Regina started building Dex as a college side project with her co-founder Kevin while juggling a math degree and years of competitive piano performance — originally just trying to get GPT-4o to order DoorDash at midnight. The insight that it could replace entire categories of manual, browser-bound work crystallized when they snuck into a Boston AI conference with fake lanyards and ran into someone managing hundreds of UiPath bots.
What Dex became is a hybrid agent that pulls context directly from the browser while executing actions through precision tool calling — not screen scraping, not MCP — built for the knowledge workers who spend every minute of their day living in tabs.
Join us as we explore:
-ICP Discovery: How Regina landed on go-to-market professionals as the core user — people whose entire workday is implicit, scattered across tabs, with no to-do list because their to-dos are the tabs.

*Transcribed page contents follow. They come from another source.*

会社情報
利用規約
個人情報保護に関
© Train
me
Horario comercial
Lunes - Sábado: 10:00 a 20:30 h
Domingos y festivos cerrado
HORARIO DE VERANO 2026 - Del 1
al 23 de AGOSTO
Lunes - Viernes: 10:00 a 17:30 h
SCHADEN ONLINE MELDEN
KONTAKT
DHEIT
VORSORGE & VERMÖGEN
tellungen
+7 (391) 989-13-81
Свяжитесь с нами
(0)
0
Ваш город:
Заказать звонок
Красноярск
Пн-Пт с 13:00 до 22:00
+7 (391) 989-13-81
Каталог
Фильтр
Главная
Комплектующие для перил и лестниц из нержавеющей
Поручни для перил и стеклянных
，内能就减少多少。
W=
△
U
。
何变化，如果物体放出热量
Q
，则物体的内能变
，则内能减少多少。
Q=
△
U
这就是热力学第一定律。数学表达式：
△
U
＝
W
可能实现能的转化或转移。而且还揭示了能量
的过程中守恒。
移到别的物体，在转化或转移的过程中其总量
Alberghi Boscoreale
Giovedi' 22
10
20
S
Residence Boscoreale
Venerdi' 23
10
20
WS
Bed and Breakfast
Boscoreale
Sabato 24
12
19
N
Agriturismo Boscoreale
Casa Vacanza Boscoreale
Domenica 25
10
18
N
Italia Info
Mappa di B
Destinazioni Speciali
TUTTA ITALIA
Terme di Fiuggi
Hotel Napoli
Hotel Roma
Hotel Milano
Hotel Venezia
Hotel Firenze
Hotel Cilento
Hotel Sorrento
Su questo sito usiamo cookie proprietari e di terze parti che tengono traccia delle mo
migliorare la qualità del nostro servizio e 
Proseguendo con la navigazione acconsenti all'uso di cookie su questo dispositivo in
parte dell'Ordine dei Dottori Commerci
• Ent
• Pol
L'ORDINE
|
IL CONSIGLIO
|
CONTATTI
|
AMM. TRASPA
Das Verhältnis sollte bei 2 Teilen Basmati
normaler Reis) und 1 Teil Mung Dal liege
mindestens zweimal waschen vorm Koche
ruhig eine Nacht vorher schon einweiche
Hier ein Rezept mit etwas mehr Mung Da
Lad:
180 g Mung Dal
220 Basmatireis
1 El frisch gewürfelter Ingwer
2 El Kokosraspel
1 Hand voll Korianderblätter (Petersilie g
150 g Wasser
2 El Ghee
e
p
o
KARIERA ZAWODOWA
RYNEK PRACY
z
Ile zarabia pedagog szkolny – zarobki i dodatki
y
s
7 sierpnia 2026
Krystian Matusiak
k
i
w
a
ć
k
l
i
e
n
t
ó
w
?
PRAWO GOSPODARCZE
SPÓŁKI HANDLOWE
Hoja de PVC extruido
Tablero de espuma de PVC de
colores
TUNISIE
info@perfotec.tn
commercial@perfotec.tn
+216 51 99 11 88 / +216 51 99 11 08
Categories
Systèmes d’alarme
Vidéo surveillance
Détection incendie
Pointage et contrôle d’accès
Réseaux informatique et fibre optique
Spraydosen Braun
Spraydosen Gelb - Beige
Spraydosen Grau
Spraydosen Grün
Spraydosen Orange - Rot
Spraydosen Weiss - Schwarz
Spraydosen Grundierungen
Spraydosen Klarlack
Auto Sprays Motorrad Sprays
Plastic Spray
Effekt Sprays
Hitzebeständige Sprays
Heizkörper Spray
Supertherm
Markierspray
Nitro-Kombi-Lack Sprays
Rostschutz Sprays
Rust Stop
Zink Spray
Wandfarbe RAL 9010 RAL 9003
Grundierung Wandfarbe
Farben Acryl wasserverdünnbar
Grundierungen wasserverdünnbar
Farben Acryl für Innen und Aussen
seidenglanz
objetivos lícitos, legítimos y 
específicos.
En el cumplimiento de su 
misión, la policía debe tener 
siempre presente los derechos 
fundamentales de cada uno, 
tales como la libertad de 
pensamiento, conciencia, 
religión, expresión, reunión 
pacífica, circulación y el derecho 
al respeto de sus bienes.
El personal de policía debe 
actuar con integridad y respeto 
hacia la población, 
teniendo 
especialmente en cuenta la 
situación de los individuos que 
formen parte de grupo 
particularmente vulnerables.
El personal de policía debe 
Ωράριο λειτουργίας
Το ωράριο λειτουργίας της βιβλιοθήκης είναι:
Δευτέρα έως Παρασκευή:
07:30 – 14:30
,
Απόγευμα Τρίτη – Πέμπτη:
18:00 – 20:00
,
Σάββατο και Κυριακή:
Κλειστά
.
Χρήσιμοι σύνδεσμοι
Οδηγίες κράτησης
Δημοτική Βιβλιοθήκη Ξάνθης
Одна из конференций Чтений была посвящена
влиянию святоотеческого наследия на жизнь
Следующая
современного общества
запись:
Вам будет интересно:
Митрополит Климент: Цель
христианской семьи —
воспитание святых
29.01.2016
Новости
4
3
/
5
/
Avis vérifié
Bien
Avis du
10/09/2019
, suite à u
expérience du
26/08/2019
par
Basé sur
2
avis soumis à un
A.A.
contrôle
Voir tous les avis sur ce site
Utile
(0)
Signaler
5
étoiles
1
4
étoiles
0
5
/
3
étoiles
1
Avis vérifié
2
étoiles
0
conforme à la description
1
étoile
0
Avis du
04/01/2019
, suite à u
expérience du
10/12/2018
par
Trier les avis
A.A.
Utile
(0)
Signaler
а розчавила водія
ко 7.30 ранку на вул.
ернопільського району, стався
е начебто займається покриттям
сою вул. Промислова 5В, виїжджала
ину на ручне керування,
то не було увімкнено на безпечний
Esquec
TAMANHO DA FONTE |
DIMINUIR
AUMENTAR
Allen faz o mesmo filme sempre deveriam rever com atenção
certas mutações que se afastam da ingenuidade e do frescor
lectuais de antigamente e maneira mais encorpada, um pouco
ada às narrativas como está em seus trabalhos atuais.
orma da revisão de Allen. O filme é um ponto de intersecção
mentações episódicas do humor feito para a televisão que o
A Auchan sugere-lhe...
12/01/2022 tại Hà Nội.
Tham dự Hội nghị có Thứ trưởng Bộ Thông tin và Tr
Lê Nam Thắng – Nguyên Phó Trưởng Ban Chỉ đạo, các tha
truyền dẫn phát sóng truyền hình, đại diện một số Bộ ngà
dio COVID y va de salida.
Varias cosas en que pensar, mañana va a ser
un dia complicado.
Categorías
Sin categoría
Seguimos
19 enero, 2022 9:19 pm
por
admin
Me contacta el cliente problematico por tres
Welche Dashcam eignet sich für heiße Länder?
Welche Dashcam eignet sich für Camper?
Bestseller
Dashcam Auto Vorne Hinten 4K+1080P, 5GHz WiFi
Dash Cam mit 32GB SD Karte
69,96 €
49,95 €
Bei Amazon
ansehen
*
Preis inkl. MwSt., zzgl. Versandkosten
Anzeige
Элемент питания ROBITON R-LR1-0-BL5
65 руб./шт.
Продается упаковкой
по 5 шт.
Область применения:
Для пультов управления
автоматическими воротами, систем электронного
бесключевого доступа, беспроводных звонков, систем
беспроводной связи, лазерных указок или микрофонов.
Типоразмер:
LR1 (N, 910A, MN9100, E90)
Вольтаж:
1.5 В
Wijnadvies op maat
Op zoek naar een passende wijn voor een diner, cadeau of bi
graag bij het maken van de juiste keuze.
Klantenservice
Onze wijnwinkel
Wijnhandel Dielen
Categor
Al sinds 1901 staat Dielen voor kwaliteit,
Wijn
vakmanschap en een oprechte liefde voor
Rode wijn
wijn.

-Hybrid Agent Architecture: Why Dex combines browser context with custom tool calling for maximum accuracy — and why the "pure browser agent" framing misses what actually makes it fast.
-The Education Problem: Why giving people agents isn't enough — and how human creativity, not technology, turns out to be the real bottleneck to adoption.
-Lessons from Piano: How eight-hour practice days, public masterclass critiques, and improvising a concerto ending she'd forgotten trained Regina for the pressure of building in real time.
[00:00] — First Notes, First Code: Regina's origin story — from competitive piano at age five to vibe-coding late-night DoorDash orders in college.
[03:00] — The Fake Lanyard Moment: How crashing a Boston AI conference with printed name cards produced their first real signal from a UiPath bot manager.
[04:05] — Harvard, Piano, and the Drop: What eight-hour practice days, public masterclasses, and a Harvard math degree have in common with building under pressure.
[06:25] — Improvising the Ending: The concerto Regina forgot and made up on stage — and why nothing in startup life has felt as daunting since.
[07:45] — Grounding Dex: What the product actually does, who it's for, and why the browser is the right command center for knowledge workers.
[09:35] — The Tab Behavior Revelation: How go-to-market people manage their entire workday through open tabs — and what that signals about where their attention actually lives.
[12:00] — From Finance to Market Research to Browser Agent: The YC pivot story and how Regina's investment banking internship crystallized the automation opportunity.
[16:00] — Browser Wrapped: What Dex's data reveals about how people actually organize their work — cyclers, hoarders, and window architects.
[18:40] — The Coworking Shift: Why the mental model moved from full automation to human-in-the-loop — and how that unlocked browser agents for mainstream users.
[21:20] — Married to the Browser?: Why Dex started in the browser, why it's not only the browser, and how custom tool calling outperforms screen-based agents by 100x.
[23:30] — 2026 vs. 2027: The unsolved problems — team context, agent interfaces, observability, and making agents reliable enough for real enterprise use.
[27:05] — Running a Company on Its Own Product: How a four-person team uses Dex to replace a CRM, auto-populate Linear, and analyze months of customer conversations in minutes.
[32:15] — The Creativity Bottleneck: Why human imagination, not model capability, is the real constraint to agent adoption right now.
[35:35] — The YC Pivot: What they were building when they entered the batch, why they walked away from a 50% CMO response rate, and what founder-product fit actually feels like.
[38:05] — Lightning Round: The daily task Regina plans to eliminate in two years, the most underrated consumer AI use case, and the one thing she'll never hand off to AI.